Abstract
Background: A government directive aiming to minimise the theoretical risk of acquiring variant CreutzfeldJacob Disease (vCJD) from reusable instruments leads to tonsillectomy with disposable instruments becoming standard practice in the UK during 2001. A perceived increase in post-tonsillectomy haemorrhage followed soon after implementation of the directive. Objective: To determine if the introduction of disposable instruments is associated with a statistically significant change in post-tonsillectomy haemorrhage rates in children. Methods: A prospective audit of paediatric tonsillectomy with reusable instruments (n=156) had been undertaken (November 1999November 2000). All children undergoing tonsillectomy with disposable instruments (n=115) were also studied prospectively (August 2001December 2001) allowing the reactionary and secondary post-tonsillectomy haemorrhage rates for the two study periods to be compared. We hypothesised no difference in haemorrhage rates between reusable and disposable instruments. Statistical significance was calculated using Fisher's exact test and confidence intervals were established for the differences between study groups. Results: Cold dissection was undertaken in 62 children with reusable instruments and in 76 children with disposable instruments with secondary haemorrhage rates of 3.2% (n=2) and 2.6% (n=2), respectively. Bipolar diathermy dissection was undertaken in 94 children with reusable instruments and in 39 children with disposable instruments with respective secondary haemorrhage rates of 6.4% (n=6) and 12.8% (n=5).

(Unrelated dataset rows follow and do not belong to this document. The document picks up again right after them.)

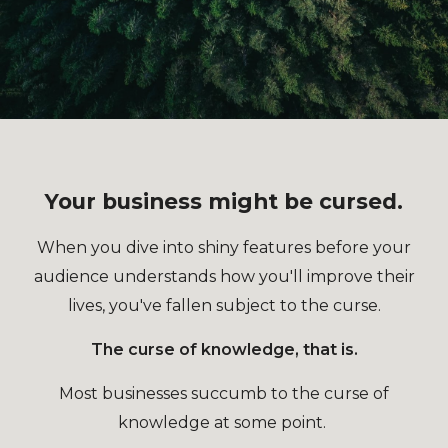
Your business might be cursed.
When you dive into shiny features before your
audience understands how you'll improve their
lives, you've fallen subject to the curse.
The curse of knowledge, that is.
Most businesses succumb to the curse of
knowledge at some point.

No reactionary haemorrhages occurred with reusable or disposable instruments. No difference was found in the overall secondary haemorrhage rate between reusable and disposable instruments (p=0.93, Diff 1.0% (95% CI; -7.4 to +4.6)). Conclusions: The introduction of disposable instruments has not produced a statistically significant increase in paediatric post-tonsillectomy haemorrhage rates in our centre.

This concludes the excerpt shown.